Try These: Funky Chickens
I strongly suspect that someone's already invented this movement and that it probably already has a name a normal name. The thing is, I don't know who first came up with it. Maybe it was that wild wag of an exercise theorist, Jerry Telle, or maybe it was coach Poliquin. It doesn't matter, though. It's not like you can patent an exercise and claim a royalty every time some stiff decides to do it.
With that said, let me introduce you to the funky chicken. The exercise is a rather strange one in that it works both the biceps and the medial delts. Okay, as far as a biceps movement, it's no great shakes, but it's a helluva' delt movement. The beauty of the movement is that it allows you to do a type of lateral raise, only using a much greater weight than might otherwise be possible.

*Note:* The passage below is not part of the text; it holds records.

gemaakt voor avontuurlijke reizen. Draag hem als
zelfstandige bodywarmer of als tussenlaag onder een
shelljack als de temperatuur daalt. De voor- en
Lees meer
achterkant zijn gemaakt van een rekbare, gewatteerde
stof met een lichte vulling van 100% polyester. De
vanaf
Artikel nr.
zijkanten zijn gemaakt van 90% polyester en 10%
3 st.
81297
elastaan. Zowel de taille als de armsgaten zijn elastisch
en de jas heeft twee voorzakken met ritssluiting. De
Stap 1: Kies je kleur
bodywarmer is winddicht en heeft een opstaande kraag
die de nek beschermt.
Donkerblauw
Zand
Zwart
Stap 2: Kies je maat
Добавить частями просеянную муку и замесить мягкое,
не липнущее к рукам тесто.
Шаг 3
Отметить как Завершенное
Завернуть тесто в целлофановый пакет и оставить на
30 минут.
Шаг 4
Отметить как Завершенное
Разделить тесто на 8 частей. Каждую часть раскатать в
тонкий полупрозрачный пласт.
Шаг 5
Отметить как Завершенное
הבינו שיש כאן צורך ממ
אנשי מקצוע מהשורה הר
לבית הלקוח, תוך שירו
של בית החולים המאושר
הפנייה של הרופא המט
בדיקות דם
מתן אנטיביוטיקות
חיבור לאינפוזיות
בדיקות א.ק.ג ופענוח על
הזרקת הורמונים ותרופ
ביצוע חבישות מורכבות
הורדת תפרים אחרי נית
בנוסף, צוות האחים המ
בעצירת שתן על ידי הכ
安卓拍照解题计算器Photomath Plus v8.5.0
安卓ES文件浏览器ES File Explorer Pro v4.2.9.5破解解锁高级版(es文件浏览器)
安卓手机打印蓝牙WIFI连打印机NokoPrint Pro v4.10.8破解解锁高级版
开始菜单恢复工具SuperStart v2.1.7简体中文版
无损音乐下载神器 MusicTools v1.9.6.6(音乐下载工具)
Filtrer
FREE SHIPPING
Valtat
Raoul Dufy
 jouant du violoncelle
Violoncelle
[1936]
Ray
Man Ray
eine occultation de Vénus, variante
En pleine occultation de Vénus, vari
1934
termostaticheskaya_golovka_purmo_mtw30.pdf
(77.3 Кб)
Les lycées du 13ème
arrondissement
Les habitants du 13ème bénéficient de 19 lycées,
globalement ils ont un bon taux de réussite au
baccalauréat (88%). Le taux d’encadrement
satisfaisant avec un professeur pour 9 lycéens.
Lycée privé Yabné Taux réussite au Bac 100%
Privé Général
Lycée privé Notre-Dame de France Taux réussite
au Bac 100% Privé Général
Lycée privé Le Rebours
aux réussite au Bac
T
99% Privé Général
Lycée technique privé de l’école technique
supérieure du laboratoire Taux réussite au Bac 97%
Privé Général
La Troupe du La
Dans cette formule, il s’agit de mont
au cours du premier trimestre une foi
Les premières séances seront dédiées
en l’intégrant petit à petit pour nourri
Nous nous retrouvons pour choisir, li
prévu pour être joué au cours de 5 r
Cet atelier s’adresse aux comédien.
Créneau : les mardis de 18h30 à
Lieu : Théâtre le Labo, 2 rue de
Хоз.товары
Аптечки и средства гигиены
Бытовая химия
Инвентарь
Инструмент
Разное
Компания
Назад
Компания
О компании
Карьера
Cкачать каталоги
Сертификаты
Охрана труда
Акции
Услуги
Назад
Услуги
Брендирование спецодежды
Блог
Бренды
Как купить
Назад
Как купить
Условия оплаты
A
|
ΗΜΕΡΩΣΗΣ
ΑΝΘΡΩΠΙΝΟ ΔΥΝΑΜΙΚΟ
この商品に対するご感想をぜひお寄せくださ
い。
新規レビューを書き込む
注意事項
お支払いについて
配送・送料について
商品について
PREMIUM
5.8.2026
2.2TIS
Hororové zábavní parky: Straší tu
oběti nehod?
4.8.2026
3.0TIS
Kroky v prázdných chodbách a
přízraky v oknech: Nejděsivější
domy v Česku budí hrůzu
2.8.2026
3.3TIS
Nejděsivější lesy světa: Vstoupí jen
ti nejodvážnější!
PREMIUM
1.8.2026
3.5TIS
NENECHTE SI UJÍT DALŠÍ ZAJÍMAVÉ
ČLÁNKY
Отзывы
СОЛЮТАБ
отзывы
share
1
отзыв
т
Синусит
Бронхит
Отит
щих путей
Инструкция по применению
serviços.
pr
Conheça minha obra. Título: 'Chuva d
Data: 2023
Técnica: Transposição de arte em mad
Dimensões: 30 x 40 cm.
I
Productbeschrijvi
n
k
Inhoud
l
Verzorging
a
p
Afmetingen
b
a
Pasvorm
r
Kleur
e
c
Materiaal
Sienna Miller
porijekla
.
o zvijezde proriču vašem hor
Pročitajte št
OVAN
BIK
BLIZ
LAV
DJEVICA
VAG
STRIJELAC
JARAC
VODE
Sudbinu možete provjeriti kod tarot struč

If you're a big fan of lateral raises you've, no doubt, noticed that the concentric part of the movement (the actual lifting part) is a lot harder than the eccentric, or lowering part of the movement. Too bad it's the eccentric part of the movement that's most directly responsible for muscle growth! Well, funky chickens provide a solution to that problem.
Here's how you do them:
1) Grab a pair of dumbbells (you'll have to experiment with the weight) using a semi-supinated grip (with the palms facing your thighs).
2) Curl the weights up as if you were doing a traditional hammer curl.
3) Once you curl the weight to the top, flair out your elbows so that they're parallel to the ground.
4) Now, extend the weights out until your arms are completely outstretched.
5) Lower the weights to the starting position and repeat steps 1-4.
Most people I know don't get all that much out of conventional lateral raises, but funky chickens will make you feel like you've been plucked, gutted, and fried up for Sunday dinner. Try them out.